Your objective: Count how many lines hold "dapoxetine" in the records, and respond with that number by itself.

Data below:

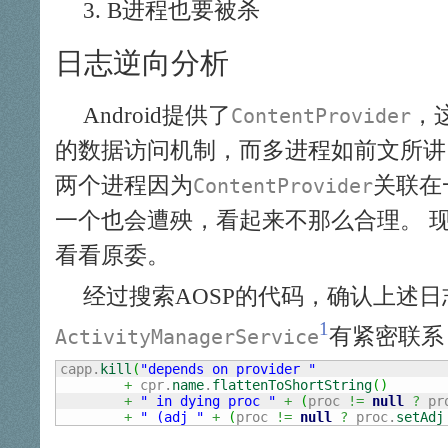
B进程也要被杀
日志逆向分析
Android提供了
，
ContentProvider
的数据访问机制，而多进程如前文所讲
两个进程因为
关联在
ContentProvider
一个也会遭殃，看起来不那么合理。 
看看原委。
经过搜索AOSP的代码，确认上述日
1
有紧密联系
ActivityManagerService
capp.
kill
(
"depends on provider "
+
 cpr.
name
.
flattenToShortString
(
)
+
" in dying proc "
+
(
proc 
!=
null
?
 pr
+
" (adj "
+
(
proc 
!=
null
?
 proc.
setAdj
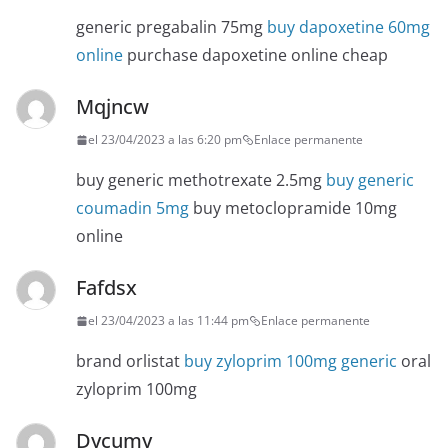
generic pregabalin 75mg
buy dapoxetine 60mg
online
purchase dapoxetine online cheap
Mqjncw
el 23/04/2023 a las 6:20 pm
Enlace permanente
buy generic methotrexate 2.5mg
buy generic
coumadin 5mg
buy metoclopramide 10mg
online
Fafdsx
el 23/04/2023 a las 11:44 pm
Enlace permanente
brand orlistat
buy zyloprim 100mg generic
oral
zyloprim 100mg
Dycumy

End of Data.

Task answer: 2